# What am I doing wrong? 17 lance shots, one immobilized rhino?



## clever handle (Dec 14, 2009)

as the title says, I'm packing 17 lances (guess which army I'm currently playing...) at 1700 points and I'm consistantly failing to wreck armour. For every game I'm able to one-shot a landraider I have a dozen where entire rounds of shooting are unable to pry armor open to get at the squishy bits inside. I know that a large chunk of that has to be poor luck but it is consistant.

Math-hammer wise I should be pulling destroying 1+ vehicles per turn (73% chance to destroy 1+...)

Example: turn one I pump 17 lance shots into a valkery - highest result is a crew stunned. Turn two after losing a ravager & raider to return fire I'm now able to put 13 lances into the same god damned valkery - this time only a crew shaken - my opponent actually destroyed his valkery by scattering into it with a battlcannon...

My buddy has been using a rune priest w/ the no-fly zone power which effectively neutrilized my entire skimmer based army (guess who I'm playing yet?) & he's parked inside a rhino w/ a 9-body meat shield - I can't even get through the AV11 armor plating

I read lists posted with FAR less AT than I'm packing, how do you guys do it?


----------



## Aramoro (Oct 7, 2009)

Buy different dice?


----------



## Lord_Zull (Feb 15, 2011)

Bigger dice usually roll better (this works for me at least).


----------



## Djinn24 (Jan 12, 2008)

Sounds like you pissed the dice gods off.


----------



## clever handle (Dec 14, 2009)

as a note: My "main" army is slaaneshi CSM - my blastmasters blow the fuck out of tanks left right & center... fucking karma.

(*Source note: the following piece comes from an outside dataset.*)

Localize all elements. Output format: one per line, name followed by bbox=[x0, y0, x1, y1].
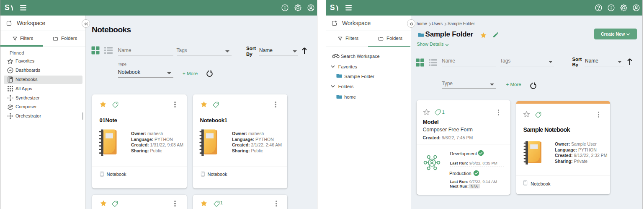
svg-text:S: S bbox=[5, 3, 10, 12]
svg-text:S: S bbox=[330, 3, 335, 12]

how many players get pissed off when they roll nothing but 5's & 6's to hit because they KNOW they're going to immediately balance out by rolling nothing but 1's & 2's for effect?


----------



## Necrosis (Nov 1, 2008)

You might want to try some melta lances. There not as good as melta guns but they might allow you to pop some vehicles since they are ap1.


----------



## ArmyC (Jan 22, 2010)

I think I agree with bigger dice.

Most know that the dimpled dice skew the roll toward a 1. I think the study rolled 21% 1's rather than the expected 17%.

If the dimples are the problem, then larger dice should smooth out that effect.

The alternative is to drill dimples on the 2 side and color them in. That way each die has 2 fives. It raises the average roll from 3.5 to 4. That has helped my rolls tremendously.


----------



## Zaden (Oct 21, 2008)

ArmyC said:


> The alternative is to drill dimples on the 2 side and color them in. That way each die has 2 fives. It raises the average roll from 3.5 to 4. That has helped my rolls tremendously.


Lol..is this a serious post? ..in the Tactics forum?


----------



## Sephyr (Jan 18, 2010)

One question: are you letting the enemy vehicles get cover more than you should?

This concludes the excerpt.